Not familiar with that crash though it sounds nasty. It sounds like in flying over the car this was a "case 2"; there may have been some impact with parts of the bike (tank, handlebars etc) but for the most part it was a horizontal/sliding/tumbling deal. Had he hit the side of an SUV (so more of a "case 1" incident) he probably wouldn't have survived, gear or not.
 
Not familiar with that crash though it sounds nasty. It sounds like in flying over the car this was a "case 2"; there may have been some impact with parts of the bike (tank, handlebars etc) but for the most part it was a horizontal/sliding/tumbling deal. Had he hit the side of an SUV (so more of a "case 1" incident) he probably wouldn't have survived, gear or not.

Idiot vlogger failed at steering, crossed the centre line and ruined a perfectly good Porsche.

https://www.youtube.com/watch?v=oh8jhgRNmV4
 
The main argument here seems to be if you're gonna die, gear won't help so why bother...

So what if you're in a crash that isn't life threatening? What percentage of your skin are you comfortable leaving on the road? I'd prefer to keep as much as I can and I dress accordingly.
 
The main argument here seems to be if you're gonna die, gear won't help so why bother...

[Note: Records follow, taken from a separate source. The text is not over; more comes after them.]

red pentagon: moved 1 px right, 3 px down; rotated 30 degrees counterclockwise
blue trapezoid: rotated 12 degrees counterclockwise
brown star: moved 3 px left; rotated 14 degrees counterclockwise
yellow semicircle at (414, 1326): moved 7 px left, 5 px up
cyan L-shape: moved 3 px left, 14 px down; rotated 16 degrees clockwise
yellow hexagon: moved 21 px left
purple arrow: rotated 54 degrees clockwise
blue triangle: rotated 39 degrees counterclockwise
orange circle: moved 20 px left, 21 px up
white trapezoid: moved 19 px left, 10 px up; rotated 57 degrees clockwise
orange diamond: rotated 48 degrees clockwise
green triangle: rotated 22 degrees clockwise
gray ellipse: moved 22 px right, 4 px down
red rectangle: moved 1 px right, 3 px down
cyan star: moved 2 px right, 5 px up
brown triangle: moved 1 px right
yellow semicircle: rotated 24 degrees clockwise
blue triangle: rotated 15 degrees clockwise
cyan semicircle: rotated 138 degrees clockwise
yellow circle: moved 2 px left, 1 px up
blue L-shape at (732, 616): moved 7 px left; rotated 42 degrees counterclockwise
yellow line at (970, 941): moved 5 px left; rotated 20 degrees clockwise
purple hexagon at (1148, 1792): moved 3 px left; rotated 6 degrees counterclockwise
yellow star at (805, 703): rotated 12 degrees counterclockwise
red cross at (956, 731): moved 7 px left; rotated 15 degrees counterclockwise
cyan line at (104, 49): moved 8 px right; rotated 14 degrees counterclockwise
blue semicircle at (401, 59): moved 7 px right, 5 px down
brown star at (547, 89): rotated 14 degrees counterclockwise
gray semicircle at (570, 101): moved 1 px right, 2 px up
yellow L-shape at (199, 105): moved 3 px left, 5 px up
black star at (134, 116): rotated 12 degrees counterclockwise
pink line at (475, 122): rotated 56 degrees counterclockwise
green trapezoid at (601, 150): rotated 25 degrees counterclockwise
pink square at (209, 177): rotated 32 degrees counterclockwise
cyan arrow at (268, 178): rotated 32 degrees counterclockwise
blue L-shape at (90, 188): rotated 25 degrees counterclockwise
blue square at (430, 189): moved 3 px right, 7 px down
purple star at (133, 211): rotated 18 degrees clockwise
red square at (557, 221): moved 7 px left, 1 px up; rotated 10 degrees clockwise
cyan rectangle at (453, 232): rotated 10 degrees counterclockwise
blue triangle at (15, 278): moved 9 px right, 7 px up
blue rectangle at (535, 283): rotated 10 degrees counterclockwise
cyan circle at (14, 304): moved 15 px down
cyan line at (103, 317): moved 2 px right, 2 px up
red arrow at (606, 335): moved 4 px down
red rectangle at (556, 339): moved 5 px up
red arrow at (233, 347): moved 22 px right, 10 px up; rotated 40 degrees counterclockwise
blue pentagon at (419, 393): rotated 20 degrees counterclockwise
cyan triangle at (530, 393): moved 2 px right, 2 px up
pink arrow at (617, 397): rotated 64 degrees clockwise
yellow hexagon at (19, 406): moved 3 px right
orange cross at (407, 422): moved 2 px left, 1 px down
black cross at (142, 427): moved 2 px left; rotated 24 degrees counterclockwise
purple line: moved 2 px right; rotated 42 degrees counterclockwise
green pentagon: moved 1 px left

So what if you're in a crash that isn't life threatening? What percentage of your skin are you comfortable leaving on the road? I'd prefer to keep as much as I can and I dress accordingly.

100% agree. I have no interest in having gravel scrubbed out of a huge rash when it is so easily prevented.
 
I know someone who had gravel scraped from their back with a wire brush, followed by skin grafts. Eff that.
 
Idiot vlogger failed at steering, crossed the centre line and ruined a perfectly good Porsche.

https://www.youtube.com/watch?v=oh8jhgRNmV4
No, I think i was a boxter

Wow. smh...
In all fairness to GreyGhost, the harsh comments toward YN are well deserved. It was the second Daytona 675R that he'd written off with serious collisions in a year, both self inflicted.


OP mentioned cruiser guys squiding more than sport bikes. While I've noticed that alot of cruisers squid, I'd also say the circumstances are slightly different. A 40yo squid on a Harley is more likely to be wearing jeans atleast and only doing 60. A 25yo squid on a gixxer(brah) is more likely to be in the afore mentioned cargo sorts, wife-beater and sandals, and doing 120+.